Phenytoin, Carbamazepine and Rifampicin: In patients treated with potent inducers of CYP3A4 (i.e. phenytoin, carbamazepine, and rifampicin), the clearance of ondansetron was increased and ondansetron blood concentrations were decreased.
Tramadol: Data from small studies indicate that ondansetron may reduce the analgesic effect of tramadol.
4.6 Pregnancy and lactation
Pregnancy
Data on a limited number of exposed pregnancies indicate no adverse effects of ondansetron on pregnancy or on the health of the foetus/newborn child. To date, no other relevant epidemiological data are available. Animal studies do not indicate direct or indirect harmful effects with respect to pregnancy, embryonal/foetal development, parturition or postnatal development. Use in human pregnancy has not been established and is not recommended. If it is absolutely necessary that ondansetron be given caution should be exercised when prescribing to pregnant women especially in the first trimester. A careful risk/benefit assessment should be performed.
Lactation
Tests have shown that ondansetron passes into the milk of lactating animals (see section 5.3). It is therefore recommended that mothers receiving ondansetron should not breast-feed their babies.

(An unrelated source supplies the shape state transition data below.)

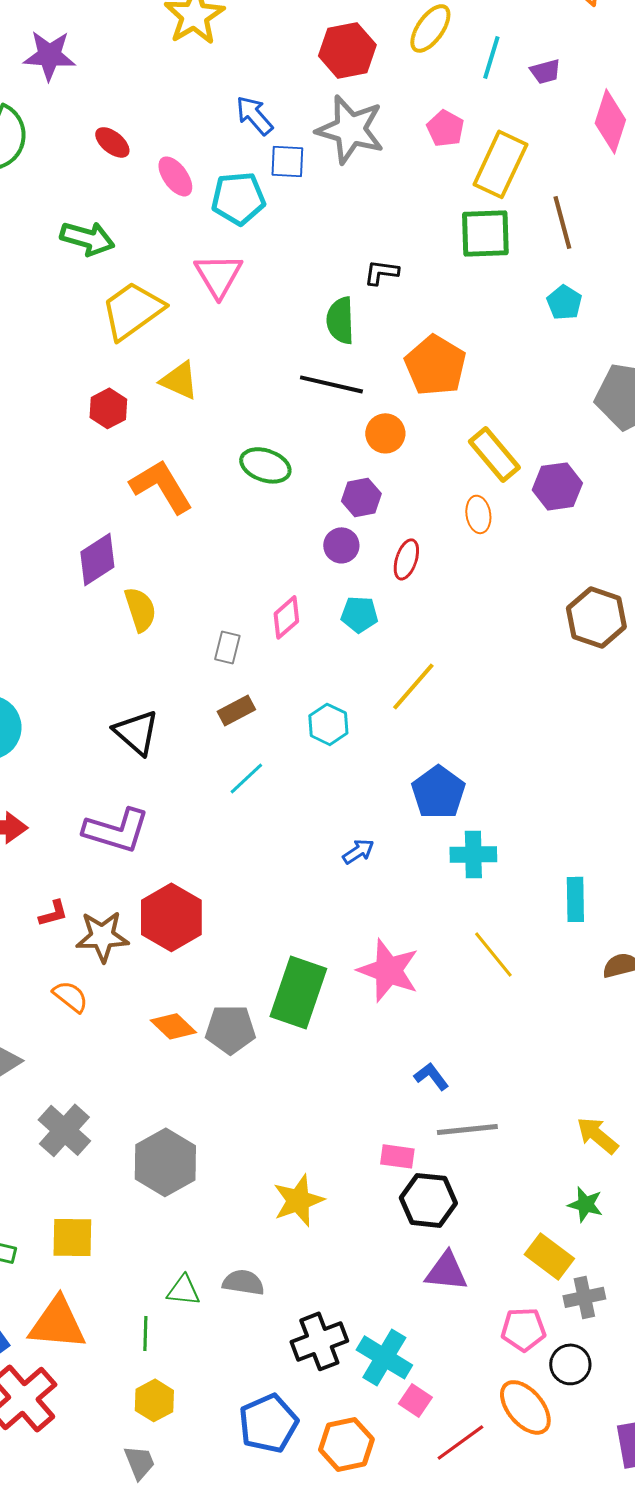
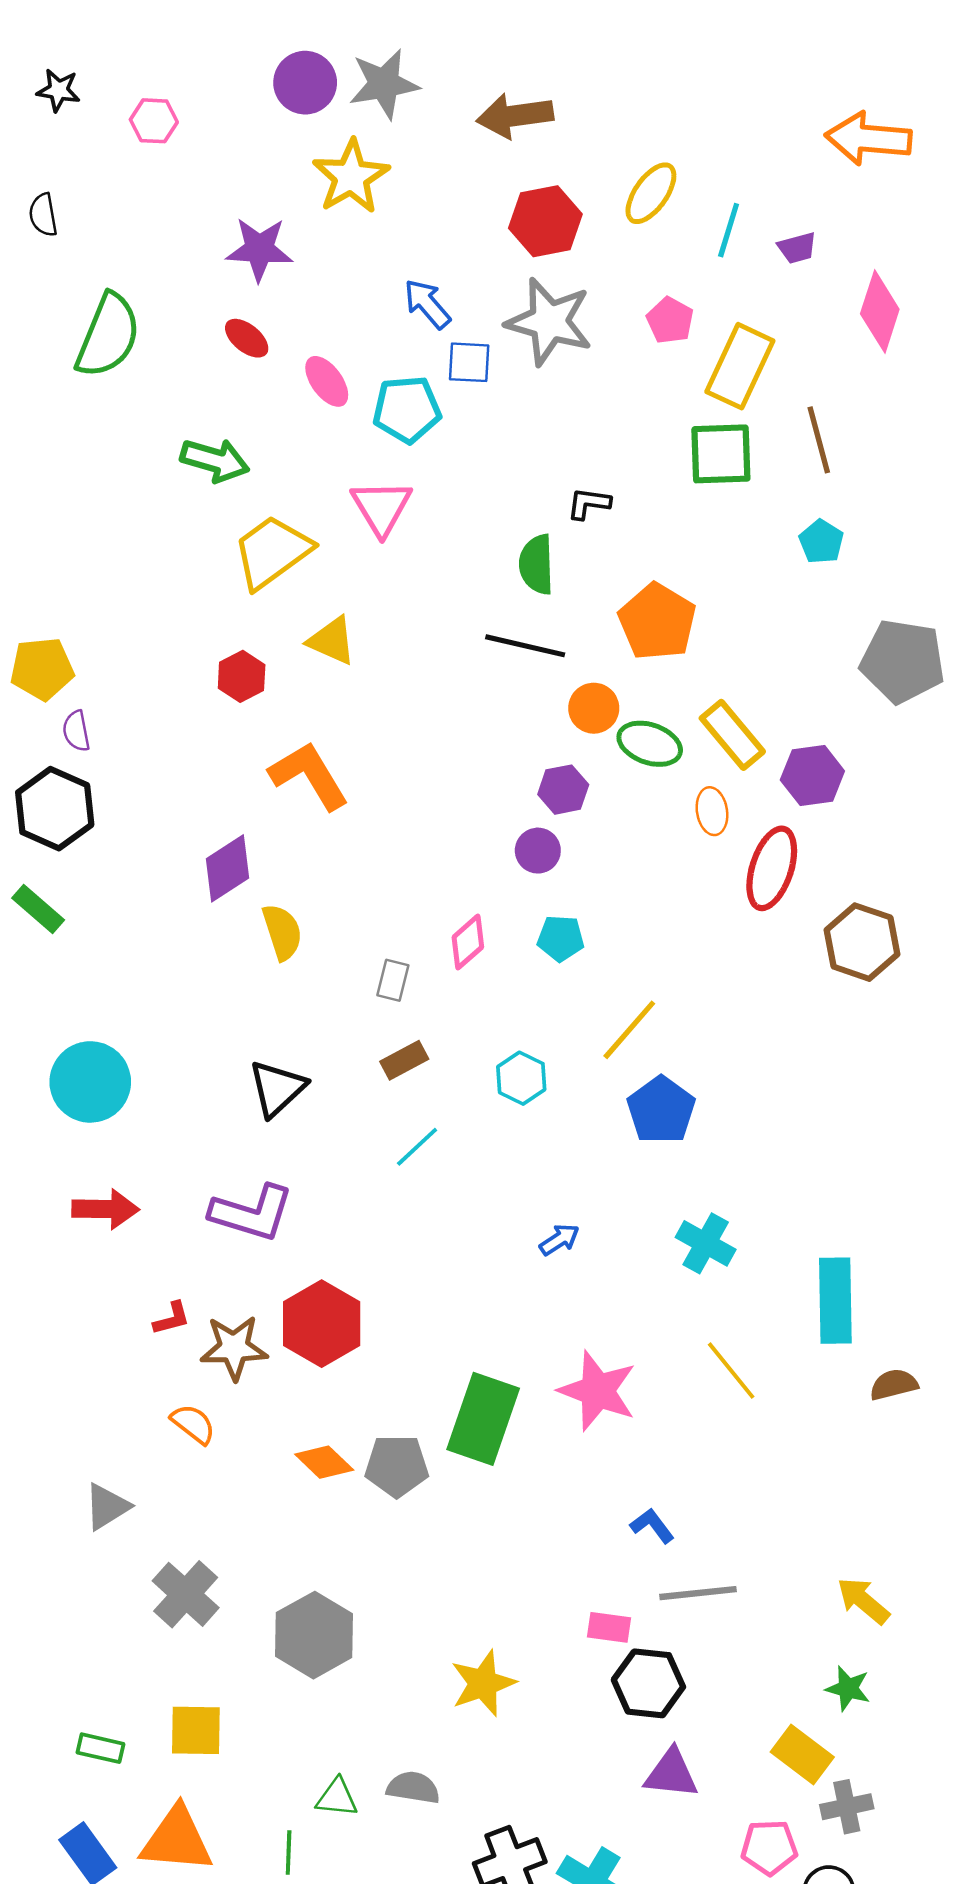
purple star: (49, 55) -> (259, 249), moved
green ellipse: (265, 465) -> (650, 744), moved
red ellipse: (406, 559) -> (772, 868), moved, size x1.6
black triangle: (136, 732) -> (277, 1088), turned 36
blue pentagon: (438, 792) -> (661, 1110), moved
cyan cross: (473, 854) -> (706, 1243), turned 30
cyan rectangle: (575, 899) -> (835, 1301), size x1.5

4.7 Effects on ability to drive and use machines
Ondansetron has no or negligible influence on the ability to drive and use machines.
4.8 Undesirable effects
Adverse events are listed below by system organ class and frequency. Frequencies are defined as: very common ( 1/10), common ( 1/100 and <1/10), uncommon ( 1/1000 and <1/100), rare ( 1/10,000 and <1/1000) and very rare (<1/10,000) including isolated reports. Very common, common and uncommon events were generally determined from clinical trial data. The incidence in placebo was taken into account. Rare and very rare events were generally determined from post-marketing spontaneous data.

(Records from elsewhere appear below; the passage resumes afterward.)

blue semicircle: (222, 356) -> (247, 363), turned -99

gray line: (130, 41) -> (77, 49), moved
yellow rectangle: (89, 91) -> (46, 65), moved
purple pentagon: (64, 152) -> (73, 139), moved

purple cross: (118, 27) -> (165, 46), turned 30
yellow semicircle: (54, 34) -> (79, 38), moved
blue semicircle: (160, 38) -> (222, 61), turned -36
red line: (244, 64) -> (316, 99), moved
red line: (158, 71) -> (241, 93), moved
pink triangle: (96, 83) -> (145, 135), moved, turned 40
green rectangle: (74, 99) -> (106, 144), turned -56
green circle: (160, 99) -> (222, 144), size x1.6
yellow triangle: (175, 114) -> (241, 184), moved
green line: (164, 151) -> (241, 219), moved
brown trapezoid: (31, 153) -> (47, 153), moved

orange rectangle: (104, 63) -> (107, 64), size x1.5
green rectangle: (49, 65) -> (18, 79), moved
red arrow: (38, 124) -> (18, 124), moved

The following frequencies are estimated at the standard recommended doses of ondansetron according to indication and formulation.
Immune system disorders
Rare: Immediate hypersensitivity reactions sometimes severe, including anaphylaxis.
Nervous system disorders
Very common: Headache.
Uncommon: Extrapyramidal reactions (such as oculogyric crisis/dystonic reactions) have been observed without definitive evidence of persistent clinical sequelae; seizures.
Rare: Dizziness during rapid intravenous administration.
Eye disorders
Rare: Transient visual disturbances (eg. blurred vision) predominantly during rapid intravenous administration.
Very rare: transient blindness predominantly during intravenous administration.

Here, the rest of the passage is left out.